We are exhibiting at the IBM Information-On-Demand conference and trade show in Las Vegas this week, where we are demoing Altova’s deep integration with IBM DB2 pureXML, and I just noticed a profound change in the answers I get to my standard question that I’ve asked every booth visitor for the last 6-7 years.


For the past several years, when I ask my standard “So, what are you doing with XML?” question, I’ve always received very diverse answers ranging from the “Oh, I’m just getting started” to the more elaborate descriptions of what key-role XML plays as a part of an entire information management infrastructure. And – depending on how general the show audience is (i.e. if this is a pure XML-specific event or rather a more general developer conference or industry event) – there was always a fair share of “XML? What is that?” responses.
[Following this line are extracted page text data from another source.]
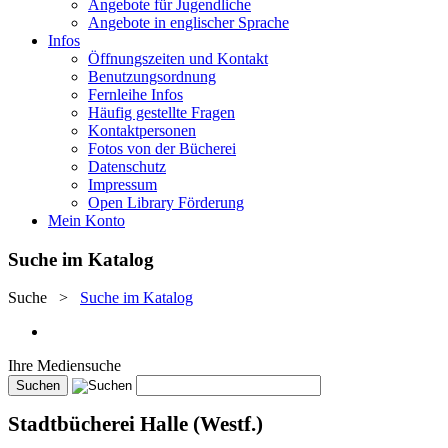
Angebote für Jugendliche
Angebote in englischer Sprache
Infos
Öffnungszeiten und Kontakt
Benutzungsordnung
Fernleihe Infos
Häufig gestellte Fragen
Kontaktpersonen
Fotos von der Bücherei
Datenschutz
Impressum
Open Library Förderung
Mein Konto
Suche im Katalog
Suche
>
Suche im Katalog
Ihre Mediensuche
Stadtbücherei Halle (Westf.)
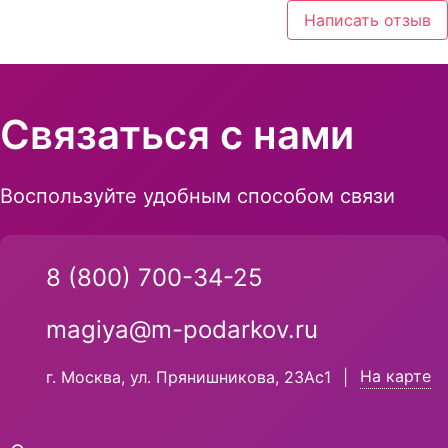
Написать отзыв
Связаться с нами
Воспользуйте удобным способом связи
8 (800) 700-34-25
magiya@m-podarkov.ru
На карте
г. Москва, ул. Прянишникова, 23Ас1
|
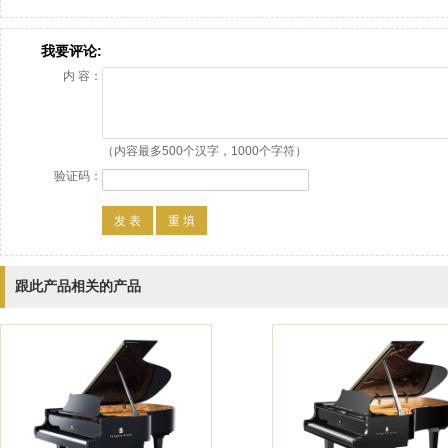
我要评论:
内 容：
（内容最多500个汉字，1000个字符）
验证码：
跟此产品相关的产品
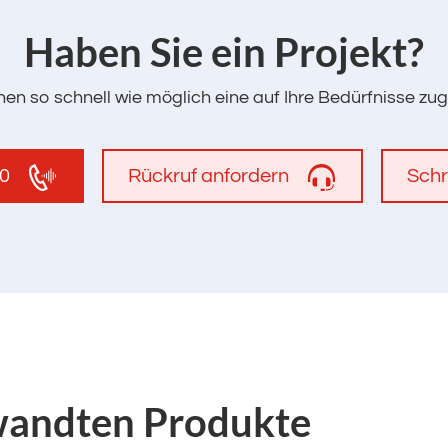
‌Haben Sie ein Projekt?
en so schnell wie möglich eine auf Ihre Bedürfnisse zu
00
Rückruf anfordern
Schr
wandten Produkte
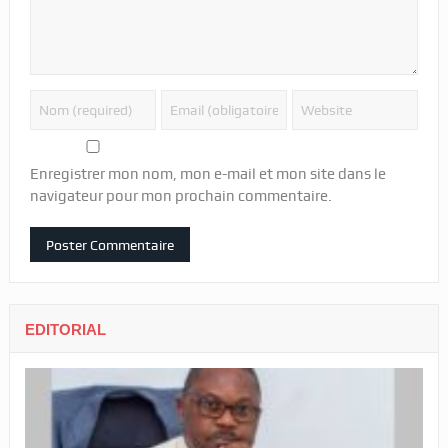
Enregistrer mon nom, mon e-mail et mon site dans le
navigateur pour mon prochain commentaire.
EDITORIAL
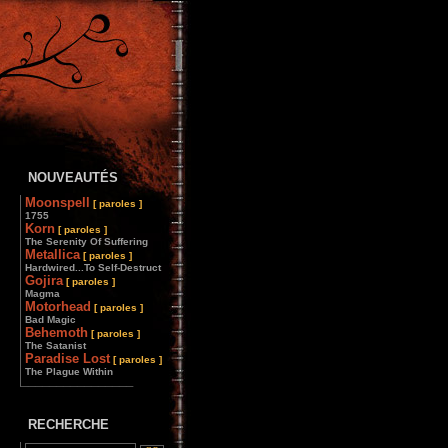
NOUVEAUTÉS
Moonspell
[ paroles ]
1755
Korn
[ paroles ]
The Serenity Of Suffering
Metallica
[ paroles ]
Hardwired...To Self-Destruct
Gojira
[ paroles ]
Magma
Motorhead
[ paroles ]
Bad Magic
Behemoth
[ paroles ]
The Satanist
Paradise Lost
[ paroles ]
The Plague Within
________________
RECHERCHE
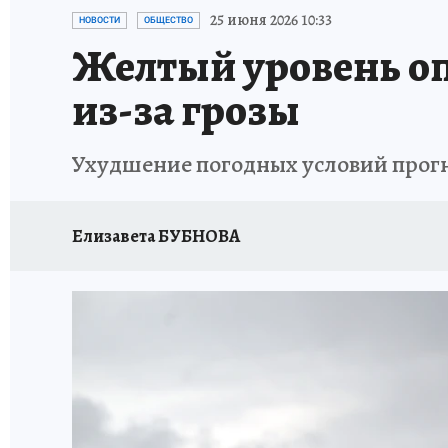
ИСПЫТАНО НА СЕБЕ
25 июня 2026 10:33
НОВОСТИ
ОБЩЕСТВО
Желтый уровень оп
из-за грозы
Ухудшение погодных условий прогн
Елизавета БУБНОВА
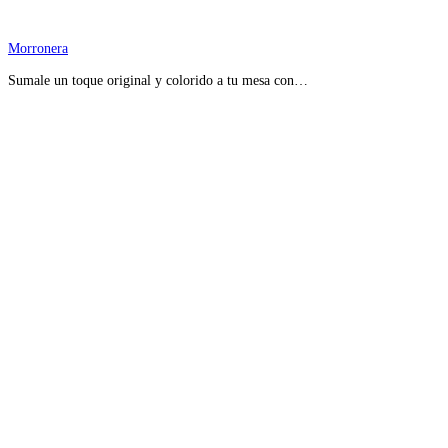
Morronera
Sumale un toque original y colorido a tu mesa con…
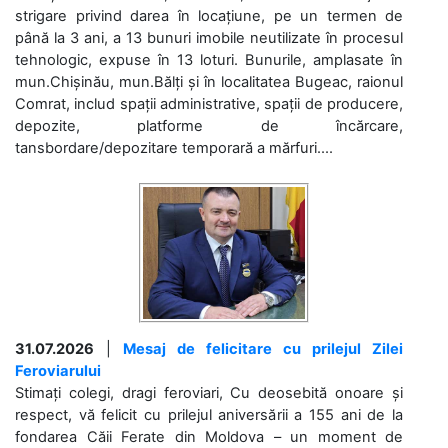
strigare privind darea în locațiune, pe un termen de
până la 3 ani, a 13 bunuri imobile neutilizate în procesul
tehnologic, expuse în 13 loturi. Bunurile, amplasate în
mun.Chișinău, mun.Bălți și în localitatea Bugeac, raionul
Comrat, includ spații administrative, spații de producere,
depozite, platforme de încărcare,
tansbordare/depozitare temporară a mărfuri....
31.07.2026
|
Mesaj de felicitare cu prilejul Zilei
Feroviarului
Stimați colegi, dragi feroviari, Cu deosebită onoare și
respect, vă felicit cu prilejul aniversării a 155 ani de la
fondarea Căii Ferate din Moldova – un moment de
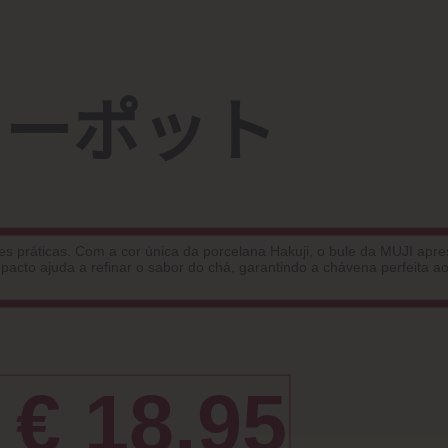
ィーポット
s práticas. Com a cor única da porcelana Hakuji, o bule da MUJI apr
acto ajuda a refinar o sabor do chá, garantindo a chávena perfeita ao
€ 18.95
What struck me only today – at the end of the second day of this show – is that I haven’t gotten a single “What is XML?” answer. Every single person I’ve talked with is using XML for something! And this is not an XML-specific event, but rather a very broad audience that goes way beyond just developers. I think that is a significant change – and a very positive one.

So let me use this observation as grounds to proclaim what I’ve predicted all along: XML is now ubiquitous. It is all-pervasive, all-encompassing. It is the lingua franca of how systems talk to one another, how data is transported, how content is stored, reused, and manipulated. And it only took a little over 8 years for XML to conquer the world.